◆ **REQUIREMENT**
The entries are to be output word for word, with the pictures omitted.

(Page images and extracted text)

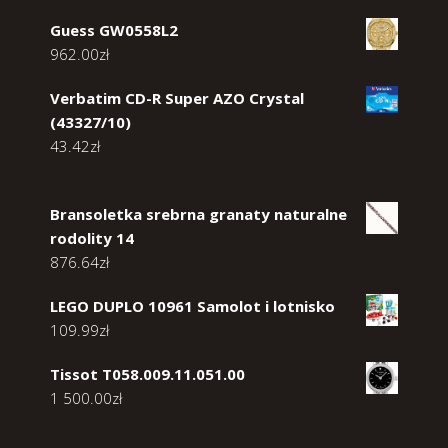
Guess GW0558L2
962.00
zł
Verbatim CD-R Super AZO Crystal
(43327/10)
43.42
zł
Bransoletka srebrna granaty naturalne
rodolity 14
876.64
zł
LEGO DUPLO 10961 Samolot i lotnisko
109.99
zł
Tissot T058.009.11.051.00
1 500.00
zł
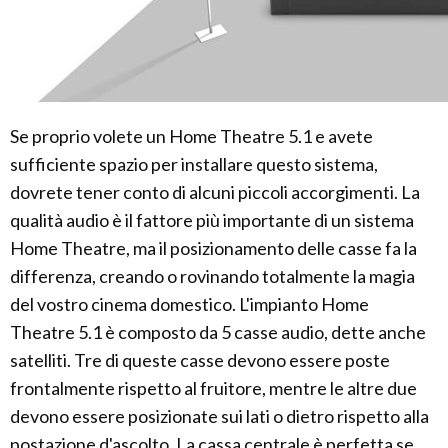
Se proprio volete un Home Theatre 5.1 e avete
sufficiente spazio per installare questo sistema,
dovrete tener conto di alcuni piccoli accorgimenti. La
qualità audio è il fattore più importante di un sistema
Home Theatre, ma il posizionamento delle casse fa la
differenza, creando o rovinando totalmente la magia
del vostro cinema domestico. L'impianto Home
Theatre 5.1 è composto da 5 casse audio, dette anche
satelliti. Tre di queste casse devono essere poste
frontalmente rispetto al fruitore, mentre le altre due
devono essere posizionate sui lati o dietro rispetto alla
postazione d'ascolto. La cassa centrale è perfetta se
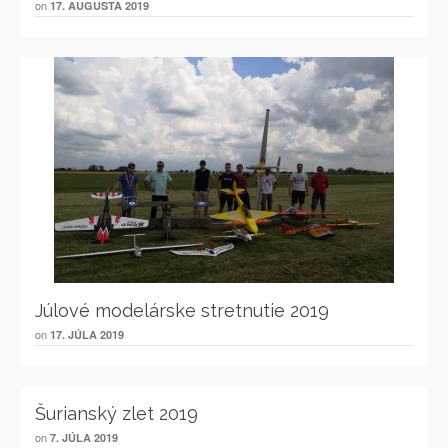
on
17. AUGUSTA 2019
Júlové modelárske stretnutie 2019
on
17. JÚLA 2019
Šurianský zlet 2019
on
7. JÚLA 2019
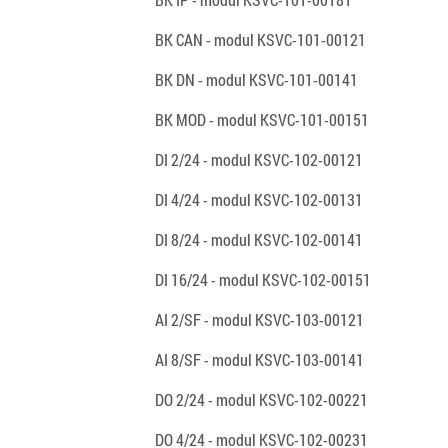
BK CAN - modul KSVC-101-00121
BK DN - modul KSVC-101-00141
BK MOD - modul KSVC-101-00151
DI 2/24 - modul KSVC-102-00121
DI 4/24 - modul KSVC-102-00131
DI 8/24 - modul KSVC-102-00141
DI 16/24 - modul KSVC-102-00151
AI 2/SF - modul KSVC-103-00121
AI 8/SF - modul KSVC-103-00141
DO 2/24 - modul KSVC-102-00221
DO 4/24 - modul KSVC-102-00231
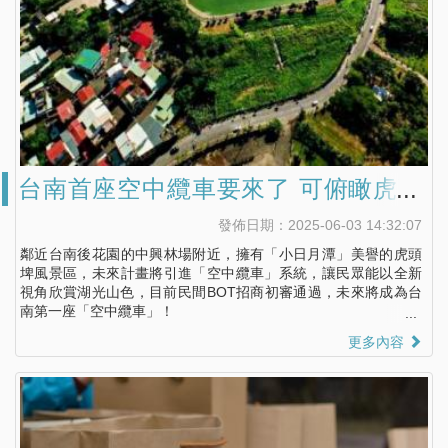
台南首座空中纜車要來了 可俯瞰虎頭
埤湖光水色VS中興林場
發佈日期：2025-06-03 14:32:07
鄰近台南後花園的中興林場附近，擁有「小日月潭」美譽的虎頭
埤風景區，未來計畫將引進「空中纜車」系統，讓民眾能以全新
視角欣賞湖光山色，目前民間BOT招商初審通過，未來將成為台
南第一座「空中纜車」！
更多內容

◆ **ANSWER SECTION**
Guess GW0558L2
962.00
zł
Verbatim CD-R Super AZO Crystal
(43327/10)
43.42
zł
Bransoletka srebrna granaty naturalne
rodolity 14
876.64
zł
LEGO DUPLO 10961 Samolot i lotnisko
109.99
zł
Tissot T058.009.11.051.00
1 500.00
zł
Se proprio volete un Home Theatre 5.1 e avete
sufficiente spazio per installare questo sistema,
dovrete tener conto di alcuni piccoli accorgimenti. La
qualità audio è il fattore più importante di un sistema
Home Theatre, ma il posizionamento delle casse fa la
differenza, creando o rovinando totalmente la magia
del vostro cinema domestico. L'impianto Home
Theatre 5.1 è composto da 5 casse audio, dette anche
satelliti. Tre di queste casse devono essere poste
frontalmente rispetto al fruitore, mentre le altre due
devono essere posizionate sui lati o dietro rispetto alla
postazione d'ascolto. La cassa centrale è perfetta se
on
17. AUGUSTA 2019
Júlové modelárske stretnutie 2019
on
17. JÚLA 2019
Šurianský zlet 2019
on
7. JÚLA 2019
BK CAN - modul KSVC-101-00121
BK DN - modul KSVC-101-00141
BK MOD - modul KSVC-101-00151
DI 2/24 - modul KSVC-102-00121
DI 4/24 - modul KSVC-102-00131
DI 8/24 - modul KSVC-102-00141
DI 16/24 - modul KSVC-102-00151
AI 2/SF - modul KSVC-103-00121
AI 8/SF - modul KSVC-103-00141
DO 2/24 - modul KSVC-102-00221
DO 4/24 - modul KSVC-102-00231
台南首座空中纜車要來了 可俯瞰虎頭
埤湖光水色VS中興林場
發佈日期：2025-06-03 14:32:07
鄰近台南後花園的中興林場附近，擁有「小日月潭」美譽的虎頭
埤風景區，未來計畫將引進「空中纜車」系統，讓民眾能以全新
視角欣賞湖光山色，目前民間BOT招商初審通過，未來將成為台
南第一座「空中纜車」！
更多內容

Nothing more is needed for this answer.